Why the Washington Post’s new ‘Democracy Team’ is cause for celebration

When the Washington Post unveiled its new slogan  – “Democracy Dies in Darkness” –  I was furious.

It wasn’t just that the slogan itself was weirdly ominous and self-important.

It wasn’t just that the Post’s PR shop went to great lengths to assure everyone this was not a shot across the bow at Donald Trump – which it most certainly should have been.

It was that nothing else changed.

This was back in early 2017. Our first authoritarian president had already exposed a slew of weaknesses in what we once thought of us our unshakeable American democracy. But the Post mostly covered him like a normal president.

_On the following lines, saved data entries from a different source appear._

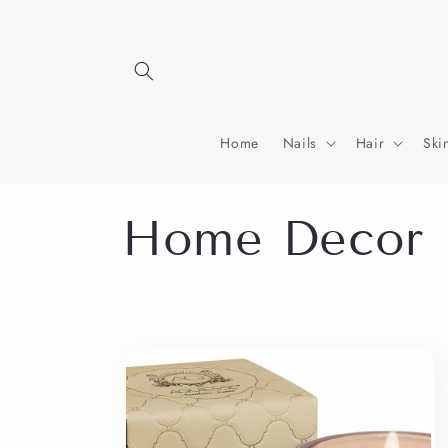
Skip to
content
Home
Nails
Hair
Ski
C
Home Decor
o
l
l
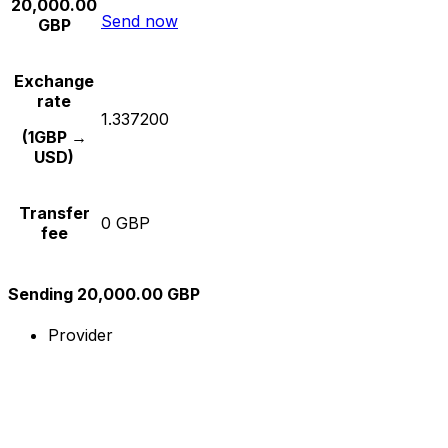
20,000.00
Send now
GBP
Exchange
rate
1.337200
(1GBP →
USD)
Transfer
0 GBP
fee
Sending 20,000.00 GBP
Provider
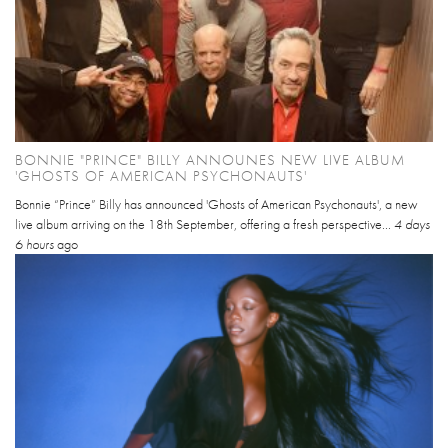
BONNIE "PRINCE" BILLY ANNOUNES NEW LIVE ALBUM
'GHOSTS OF AMERICAN PSYCHONAUTS'
Bonnie “Prince” Billy has announced 'Ghosts of American Psychonauts', a new
live album arriving on the 18th September, offering a fresh perspective...
4 days
6 hours
ago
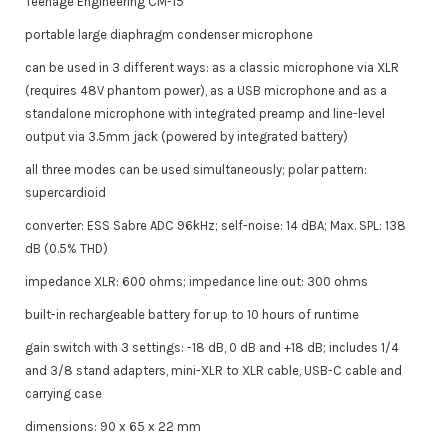
Teenage Engineering CM-15
portable large diaphragm condenser microphone
can be used in 3 different ways: as a classic microphone via XLR
(requires 48V phantom power), as a USB microphone and as a
standalone microphone with integrated preamp and line-level
output via 3.5mm jack (powered by integrated battery)
all three modes can be used simultaneously; polar pattern:
supercardioid
converter: ESS Sabre ADC 96kHz; self-noise: 14 dBA; Max. SPL: 138
dB (0.5% THD)
impedance XLR: 600 ohms; impedance line out: 300 ohms
built-in rechargeable battery for up to 10 hours of runtime
gain switch with 3 settings: -18 dB, 0 dB and +18 dB; includes 1/4
and 3/8 stand adapters, mini-XLR to XLR cable, USB-C cable and
carrying case
dimensions: 90 x 65 x 22 mm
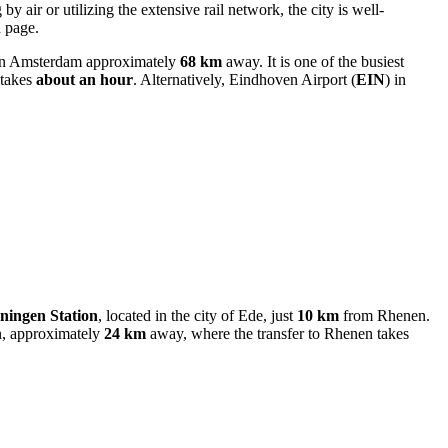
by air or utilizing the extensive rail network, the city is well-
d page.
 in Amsterdam approximately
68 km
away. It is one of the busiest
 takes
about an hour
. Alternatively,
Eindhoven Airport
(
EIN
) in
ingen Station
, located in the city of Ede, just
10 km
from Rhenen.
, approximately
24 km
away, where the transfer to Rhenen takes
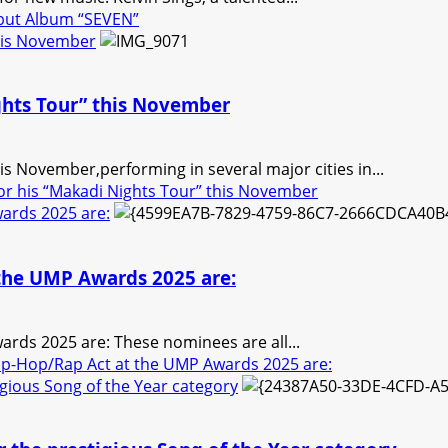
ebut Album “SEVEN”
this November
ghts Tour” this November
is November,performing in several major cities in...
or his “Makadi Nights Tour” this November
ards 2025 are:
 the UMP Awards 2025 are:
rds 2025 are: These nominees are all...
ip-Hop/Rap Act at the UMP Awards 2025 are:
gious Song of the Year category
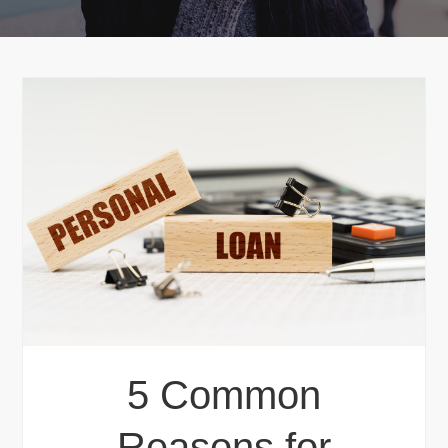
5 Common
Reasons for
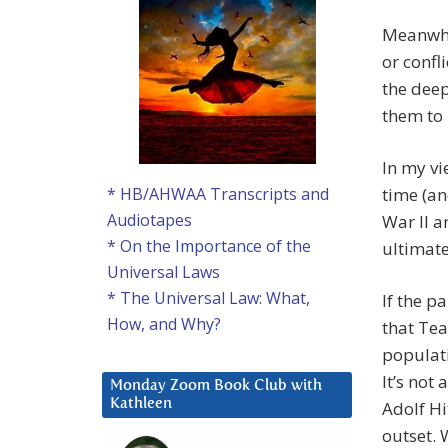
Meanwhil
or confl
the dee
them to 
In my vi
time (an
* HB/AHWAA Transcripts and
Audiotapes
War II a
* On the Importance of the
ultimate
Universal Laws
* The Universal Law: What,
If the p
How, and Why?
that Tea
populati
It’s not
Monday Zoom Book Club with
Kathleen
Adolf Hit
outset. 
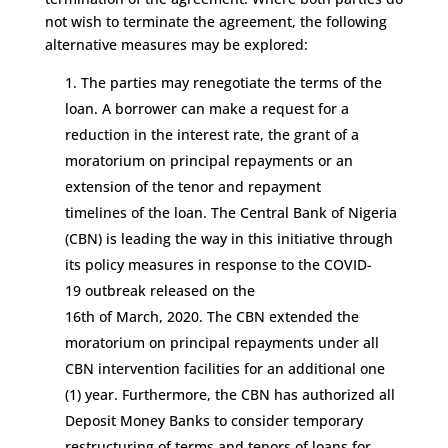
not wish to terminate the agreement,
t
he following
alternative measures may be
explored:
The parties may renegotiate the terms of the
loan
.
A borrower can make a request for a
reduction in the interest rate,
the grant of a
moratoriu
m
on principal repayments
or
an
extension of the tenor
and repayment
timelines
of the loan
. The Central Bank of Nigeria
(CBN) is leading the way
in this initiative
through
its pol
icy measures in response to the CO
VID
-
19
outbreak released on the
16
th
of
March
,
2020
.
The CBN extended
the
moratorium on principal repayments under all
CBN intervention facilities for an additional
o
ne
(1) year.
Furthermore, the
CBN
has
authorized all
Deposit Money Banks to consider temporary
restructuring of terms and tenor
s
of loans for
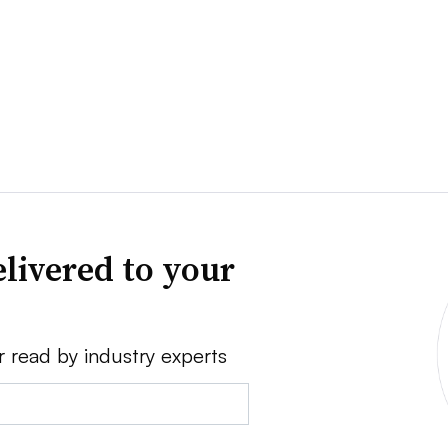
livered to your
r read by industry experts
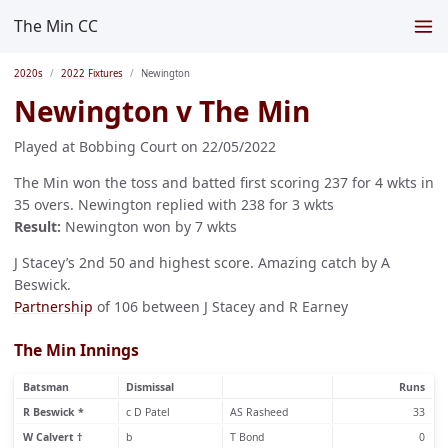
The Min CC
2020s
2022 Fixtures
Newington
Newington v The Min
Played at Bobbing Court on 22/05/2022
The Min won the toss and batted first scoring 237 for 4 wkts in
35 overs. Newington replied with 238 for 3 wkts
Result:
Newington won by 7 wkts
J Stacey’s 2nd 50 and highest score. Amazing catch by A
Beswick.
Partnership
of 106 between J Stacey and R Earney
The Min Innings
Batsman
Dismissal
Runs
R Beswick *
c D Patel
AS Rasheed
33
W Calvert †
b
T Bond
0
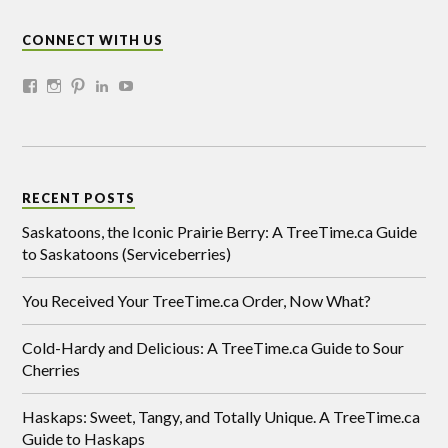
CONNECT WITH US
RECENT POSTS
Saskatoons, the Iconic Prairie Berry: A TreeTime.ca Guide
to Saskatoons (Serviceberries)
You Received Your TreeTime.ca Order, Now What?
Cold-Hardy and Delicious: A TreeTime.ca Guide to Sour
Cherries
Haskaps: Sweet, Tangy, and Totally Unique. A TreeTime.ca
Guide to Haskaps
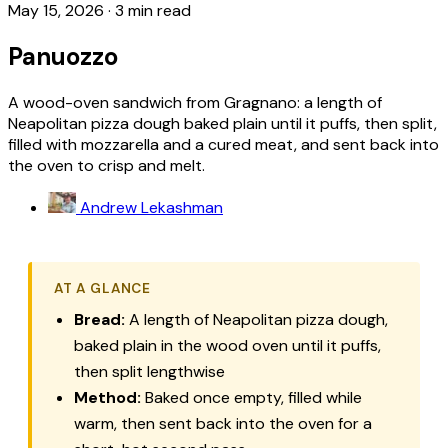
May 15, 2026
·
3 min read
Panuozzo
A wood-oven sandwich from Gragnano: a length of
Neapolitan pizza dough baked plain until it puffs, then split,
filled with mozzarella and a cured meat, and sent back into
the oven to crisp and melt.
Andrew Lekashman
AT A GLANCE
Bread:
A length of Neapolitan pizza dough,
baked plain in the wood oven until it puffs,
then split lengthwise
Method:
Baked once empty, filled while
warm, then sent back into the oven for a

There were some wonderful exceptions – an analysis here, an investigative report there – but day in and day out, the Post (like its competitors) downplayed the profoundly aberrational, deviant nature of the Trump presidency. It allowed Trump to get off too easy for lying all the time. It let Trump set the agenda – even during a disastrous public health emergency. It engaged in mind-boggling false equivalence regarding the two political parties, one of which had become entirely unhinged, in order not to appear to be “taking sides.”

The Post’s real, operative slogan — to this day —  was coined later that year by then-editor Marty Baron, when he famously said “We’re not at war, we’re at work.”

But Trumpism was an assault not just on the press but on truth and democracy. They damned well should have gone to war.

So here we are five years later, I’m terrified for our democracy, and yes, to some extent I blame the media.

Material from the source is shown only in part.